(column for 08/26/07)
What Were They Thinking?” by Jeffrey Pfeffer, Harvard Business School
Press, $25. At the author’s suggestion, look at the chapter titles and read those that fit
the situation that confronts you. Mr. Pfeffer isn’t offering one-size-fits-all solutions –
he’s offering an abundance of ideas to get you thinking about what may work in your
company. He knows that common sense and careful thought don’t show up in the data,
charts and the surveys you look at, but you need them to make the right decisions.

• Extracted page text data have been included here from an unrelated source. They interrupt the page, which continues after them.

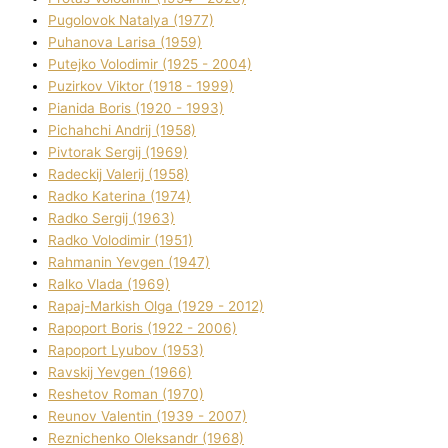
Pugolovok Natalya (1977)
Puhanova Larisa (1959)
Putejko Volodimir (1925 - 2004)
Puzirkov Vіktor (1918 - 1999)
Pіanіda Boris (1920 - 1993)
Pіchahchі Andrіj (1958)
Pіvtorak Sergіj (1969)
Radeckij Valerіj (1958)
Radko Katerina (1974)
Radko Sergіj (1963)
Radko Volodimir (1951)
Rahmanіn Yevgen (1947)
Ralko Vlada (1969)
Rapaj-Markish Olga (1929 - 2012)
Rapoport Boris (1922 - 2006)
Rapoport Lyubov (1953)
Ravskij Yevgen (1966)
Reshetov Roman (1970)
Reunov Valentin (1939 - 2007)
Reznichenko Oleksandr (1968)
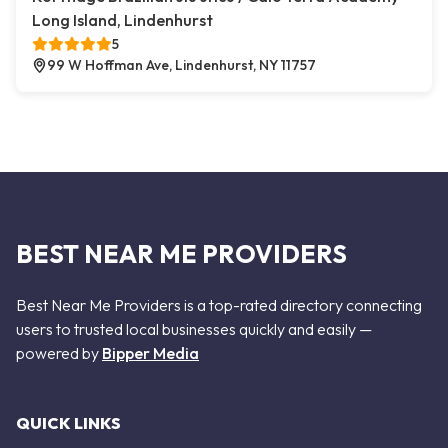
Long Island, Lindenhurst
5
99 W Hoffman Ave, Lindenhurst, NY 11757
BEST NEAR ME PROVIDERS
Best Near Me Providers is a top-rated directory connecting
users to trusted local businesses quickly and easily —
powered by
Bipper Media
QUICK LINKS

He encourages thinking about the long-term ramifications of cost-cutting
measures because businesses can’t shrink their way to greatness. This is particularly true
when looking at wage and benefit cuts. It’s easy to think that profits will increase if you
cut wages and benefits – or downsize your workforce. The flip side is the effect on
productivity and retention. Cut compensation and watch productivity fall, while turnover
climbs. When you downsize, the workload doesn’t change. You’re TELLING survivors
to do more with fewer resources. Productivity suffers and employees, tired of working
longer hours, leave. What ARE you thinking?
Chapter 4, “A Blueprint for Success” is a must-read for any executive thinking of
cutting the company’s training budget. Training has three positive effects: 1. People
learn skills and apply knowledge essential to keeping the company competitive. 2. By
investing in your people, they will invest in the company. They will work harder and
own their jobs because they are offered opportunities to apply new knowledge. Turnover
will decrease. 3. Training builds self-confidence. Your employees will be better
prepared for growth assignments. You’re building your internal management talent pool.
Chapter 23, “Dare to be Different” offers a number of insights: “You cannot
benchmark your way to the top.” Benchmarking means you are only following the
leader. You’ve disguised “we’re behind the competition” as continuous improvement.